Ferroptosis-driven neurobehavioral impairment in zebrafish embryos: Mechanistic links to developmental dibutyl phthalate exposure.

Abstract

Dibutyl phthalate (DBP), a ubiquitous chemical contaminant detected in various environmental matrices, poses growing concerns regarding its ecotoxicity and public health risks. In this study, zebrafish (Danio rerio) model was used to investigate the ferroptosis-mediated neurotoxicity elicited by iron dyshomeostasis and lipid peroxidation, upon developmental DBP exposure. DBP-induced ferroptosis compromised zebrafish embryogenesis, leading to reduced tail bent rate and heart rate, as well as elevated mortality and deformity. Larval neurobehavioral deficits, assessed through spontaneous locomotion, light/dark transition, and vibrational startle response assays, manifested as significant hypoactivity in total distance, velocity, maximum acceleration, and cumulative mobility.
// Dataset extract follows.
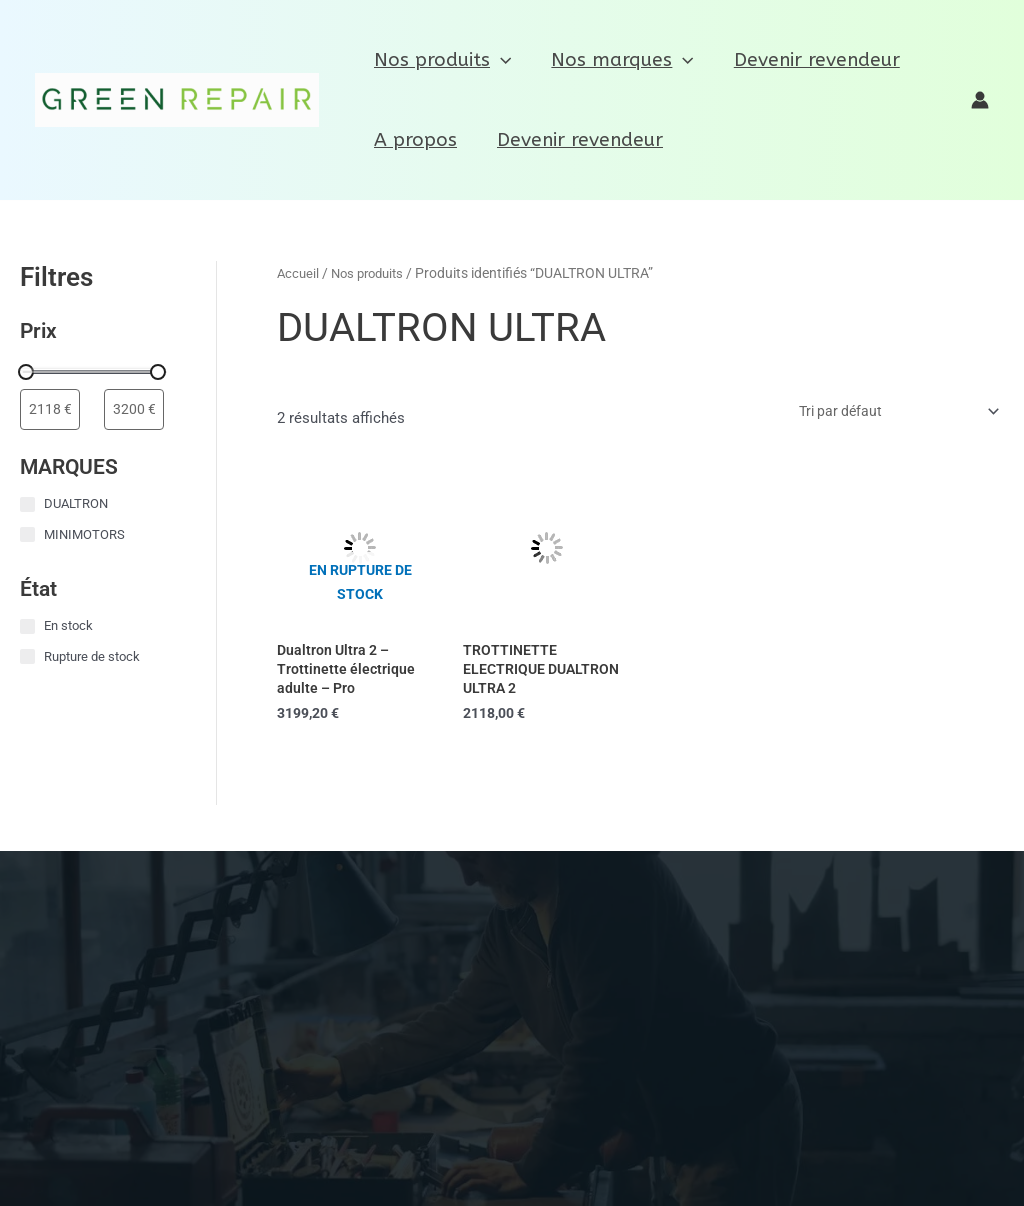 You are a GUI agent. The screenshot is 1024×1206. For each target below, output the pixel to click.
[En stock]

Importantly, these impairments were notably attenuated by the iron chelator of deferasirox. Metabolomic profiling revealed profound perturbations in the signaling pathway of Neuroactive ligand-receptor interaction, as indicated by KEGG enrichment analyses. Consistently, neurotransmitter levels (serotonin, dopamine, taurine, acetylcholine) and transcriptional markers related to neurodevelopment were suppressed by DBP, but differentially restored upon co-treatment with deferasirox. These mechanistic findings bridge environmental ecotoxicology with vertebrate developmental risk prediction, underscoring the urgency of developing potential management and intervention strategies to address phthalates exposure during critical developmental windows.